Fix cspell errors in Search API

Created on 11 March 2024, 10 months ago
Updated 5 May 2024, 8 months ago

Unfortunately, our GitLab CI pipelines are currently failing due to lots of CSpell errors being reported (example). I’m pretty sure most, if not all, of them are bogus, but it would still be great to have both green pipelines and spellchecking.

Therefore, we need to go through all the reported typos and fix them in some way – in most cases, by either adding a // cspell:disable WORD line at the top of the file or ignoring any lines with bogus text with either a single // cspell:disable-next-line directive or wrapping multiple such lines in // cspell:disable/// cspell:enable. (I already started with the src/Plugin/search_api/processor/Resources/*.php files, but this is gonna take a while …)
Details can be found here and here.

It’s also possible apparently to create a custom .cspell.json for the module – for instance, this could be the only way to fix reported errors for correctly spelled words in non-code files (for instance, README.md).

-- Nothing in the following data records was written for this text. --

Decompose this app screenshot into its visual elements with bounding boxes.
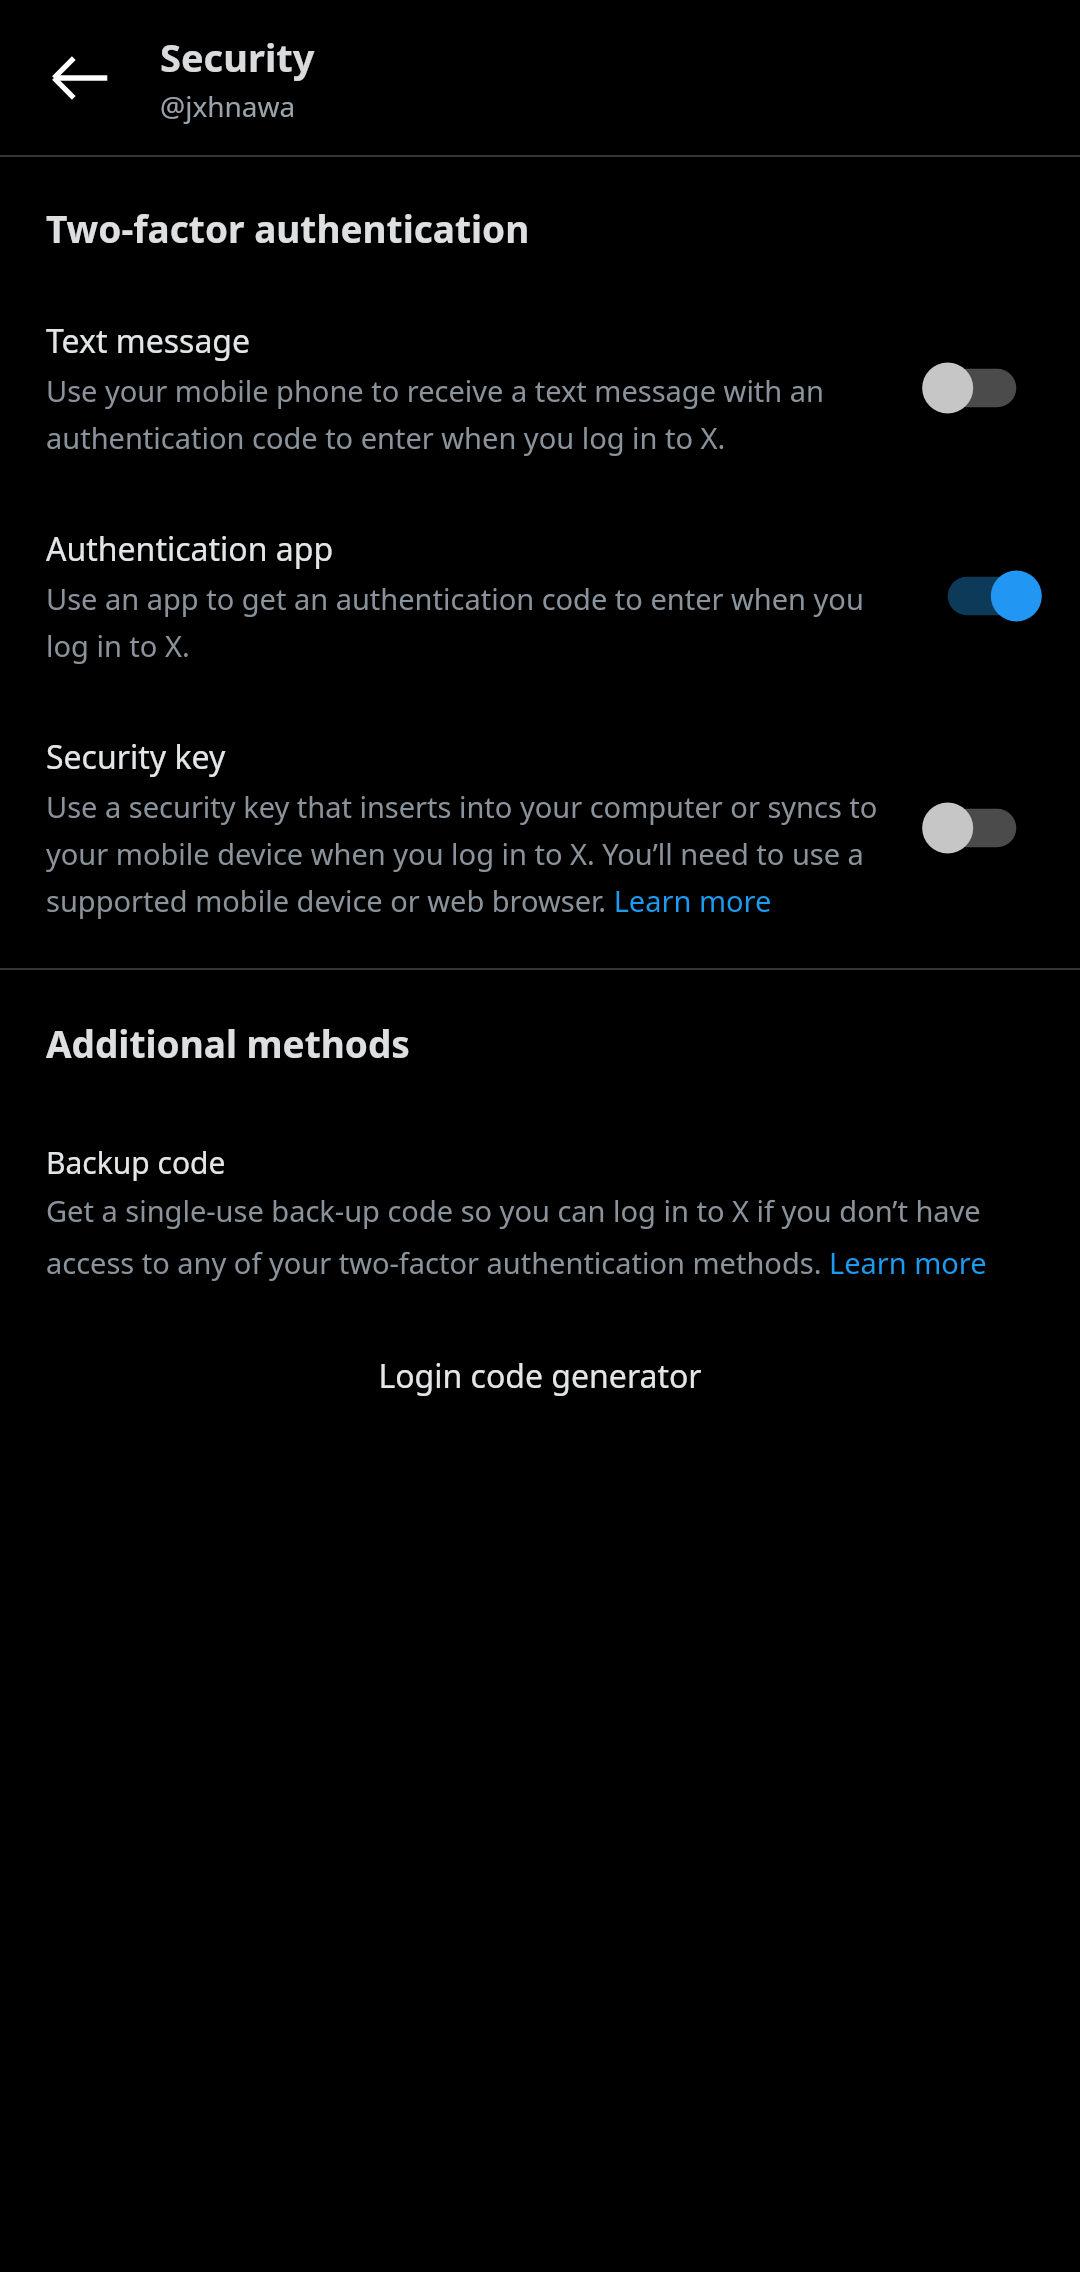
button[interactable]: Security key: [0, 735, 1080, 920]
button[interactable]: Disabled: [930, 351, 1034, 425]
staticText: Use a security key that inserts into you…: [46, 787, 904, 920]
staticText: Authentication app: [46, 527, 334, 571]
staticText: Use an app to get an authentication code…: [46, 579, 904, 665]
staticText: Login code generator: [378, 1354, 702, 1398]
staticText: Use your mobile phone to receive a text …: [46, 371, 904, 457]
staticText: Get a single-use back-up code so you can…: [46, 1191, 1034, 1282]
button[interactable]: Login code generator: [0, 1354, 1080, 1398]
button[interactable]: Authentication app: [0, 527, 1080, 665]
button[interactable]: Backup code: [0, 1142, 1080, 1282]
button[interactable]: Text message: [0, 319, 1080, 457]
staticText: Backup code: [46, 1142, 226, 1183]
staticText: Text message: [46, 319, 251, 363]
staticText: Security key: [46, 735, 226, 779]
staticText: Additional methods: [46, 1018, 410, 1068]
staticText: Two-factor authentication: [46, 203, 530, 253]
button[interactable]: Back: [0, 0, 160, 155]
button[interactable]: Enabled: [930, 559, 1034, 633]
button[interactable]: Disabled: [930, 791, 1034, 865]
staticText: Security: [160, 31, 315, 83]
staticText: @jxhnawa: [160, 87, 296, 125]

Also, it would be more elegant for words like “datasource” which we use in lots of files.
Unfortunately, our custom .cspell.json would replace the one provided by Core, with no way to combine directives from both of them. There is already a template .cspell.json file which solves this by copying the necessary directives from Core’s .cspell.json file, but this seems less than ideal both because of the unstable and unpredictable relative paths and because we’d have to manually keep track of any changes to that template (or Core’s .cspell.json file). There is already an issue open for part of this, maybe some nicer solution will be found there: #3426136: Execute CSPELL in project root folder and make fixing words easier .

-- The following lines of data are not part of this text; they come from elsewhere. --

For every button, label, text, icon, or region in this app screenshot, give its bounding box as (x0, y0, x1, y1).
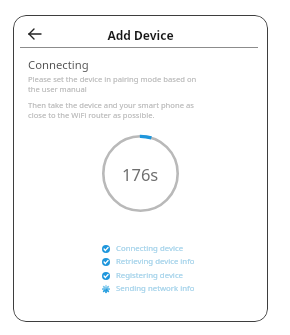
button[interactable]: Connecting device (102, 242, 184, 255)
staticText: Add Device (13, 27, 268, 43)
staticText: Connecting (28, 57, 89, 72)
staticText: Sending network info (116, 283, 195, 294)
staticText: Then take the device and your smart phon… (28, 100, 194, 120)
staticText: 176s (122, 163, 159, 185)
button[interactable]: Retrieving device info (102, 255, 195, 268)
button[interactable]: Back (24, 23, 46, 45)
staticText: Please set the device in pairing mode ba… (28, 74, 197, 94)
staticText: Connecting device (116, 243, 184, 254)
button[interactable]: Sending network info (102, 282, 195, 295)
staticText: Registering device (116, 270, 184, 281)
staticText: Retrieving device info (116, 256, 195, 267)
button[interactable]: Registering device (102, 269, 184, 282)
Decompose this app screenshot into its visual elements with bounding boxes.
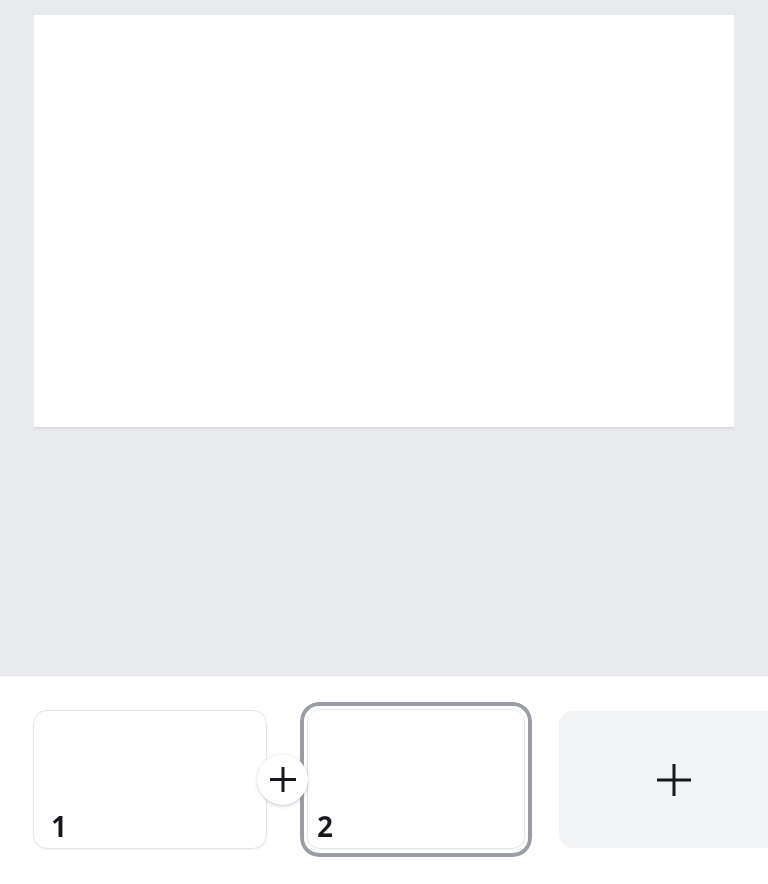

Passing extra allowed words in the _CSPELL_WORDS GitLab CI variable would be another option, but as this wouldn’t help with running CSpell locally, I wouldn’t want to do that.

📌 Task
Status

Fixed

Version

1.0

Component

General code

Created by

🇦🇹Austria drunken monkey Vienna, Austria

Live updates comments and jobs are added and updated live.
Sign in to follow issues

Merge Requests

Comments & Activities

  • Issue created by @drunken monkey
  • 🇦🇹Austria drunken monkey Vienna, Austria

    Temporarily disabled CSpell for our pipelines in 📌 Temporarily disable CSpell so GitLab CI pipelines are green Fixed , so they are green in the meantime while this gets fixed. So, the MR for this issue should re-enable it (that is, remove the SKIP_CSPELL variable from .gitlab-ci.yml again).

  • 🇦🇹Austria drunken monkey Vienna, Austria

    Not sure this is Novice-level after all, since I don’t know myself how to best do this.

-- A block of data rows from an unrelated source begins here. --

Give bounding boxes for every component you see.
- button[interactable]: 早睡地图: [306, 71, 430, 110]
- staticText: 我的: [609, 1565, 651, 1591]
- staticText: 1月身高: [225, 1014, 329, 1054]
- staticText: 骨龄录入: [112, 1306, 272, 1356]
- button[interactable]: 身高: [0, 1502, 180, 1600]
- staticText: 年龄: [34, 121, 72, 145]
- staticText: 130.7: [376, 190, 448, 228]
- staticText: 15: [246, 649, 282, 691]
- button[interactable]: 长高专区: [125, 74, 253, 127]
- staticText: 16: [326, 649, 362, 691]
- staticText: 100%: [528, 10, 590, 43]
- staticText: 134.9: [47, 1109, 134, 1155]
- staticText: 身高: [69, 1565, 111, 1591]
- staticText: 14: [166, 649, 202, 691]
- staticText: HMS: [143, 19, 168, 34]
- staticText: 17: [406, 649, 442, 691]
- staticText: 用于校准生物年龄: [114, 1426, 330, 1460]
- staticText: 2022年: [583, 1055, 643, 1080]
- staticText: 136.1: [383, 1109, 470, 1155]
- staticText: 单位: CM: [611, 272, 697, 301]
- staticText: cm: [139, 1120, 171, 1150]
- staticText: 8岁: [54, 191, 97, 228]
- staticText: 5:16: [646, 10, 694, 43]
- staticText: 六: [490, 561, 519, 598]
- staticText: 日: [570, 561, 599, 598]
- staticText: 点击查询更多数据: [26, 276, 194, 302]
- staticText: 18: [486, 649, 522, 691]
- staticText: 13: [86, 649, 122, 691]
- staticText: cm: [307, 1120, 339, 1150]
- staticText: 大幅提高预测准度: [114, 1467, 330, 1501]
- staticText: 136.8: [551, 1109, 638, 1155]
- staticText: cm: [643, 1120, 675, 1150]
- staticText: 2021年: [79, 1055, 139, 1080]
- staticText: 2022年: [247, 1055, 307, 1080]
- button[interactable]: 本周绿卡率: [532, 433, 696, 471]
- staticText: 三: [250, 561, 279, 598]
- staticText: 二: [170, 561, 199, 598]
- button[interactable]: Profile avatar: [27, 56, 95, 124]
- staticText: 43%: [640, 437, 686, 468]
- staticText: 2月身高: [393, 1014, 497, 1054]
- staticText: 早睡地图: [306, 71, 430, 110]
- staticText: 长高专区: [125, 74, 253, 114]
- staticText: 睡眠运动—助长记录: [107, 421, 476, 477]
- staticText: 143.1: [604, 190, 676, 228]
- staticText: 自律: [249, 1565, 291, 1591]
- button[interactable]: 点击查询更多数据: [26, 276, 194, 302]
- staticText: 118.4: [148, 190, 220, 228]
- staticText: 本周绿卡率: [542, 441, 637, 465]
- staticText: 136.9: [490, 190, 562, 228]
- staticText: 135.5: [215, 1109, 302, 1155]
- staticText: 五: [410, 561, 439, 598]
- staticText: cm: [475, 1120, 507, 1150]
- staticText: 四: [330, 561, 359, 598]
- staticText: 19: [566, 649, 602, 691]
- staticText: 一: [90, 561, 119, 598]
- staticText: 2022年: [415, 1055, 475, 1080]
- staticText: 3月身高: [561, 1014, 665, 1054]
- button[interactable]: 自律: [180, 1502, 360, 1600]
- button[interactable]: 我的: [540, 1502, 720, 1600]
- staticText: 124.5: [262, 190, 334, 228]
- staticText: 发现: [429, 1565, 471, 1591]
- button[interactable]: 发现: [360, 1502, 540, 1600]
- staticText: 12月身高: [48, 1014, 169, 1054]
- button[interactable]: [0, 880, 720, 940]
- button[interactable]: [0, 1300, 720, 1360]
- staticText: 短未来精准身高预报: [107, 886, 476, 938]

  • 🇬🇧United Kingdom jonathan1055

    #3426136: Execute CSPELL in project root folder is very near completion and this will make is much easier for you to fix spelling errors. I suggest you wait until that issue is done, then you will have a much nicer time here :-)

  • 🇬🇧United Kingdom jonathan1055

    https://project.pages.drupalcode.org/gitlab_templates/jobs/cspell/ has the gtilab cspell documentation. But there will be some updates when the new issue is committed

  • 🇬🇧United Kingdom jonathan1055

    Hi,
    Are you OK if I use this issue to do final testing on the gitlab_templates #3426136: Execute CSPELL in project root folder and make fixing words easier ?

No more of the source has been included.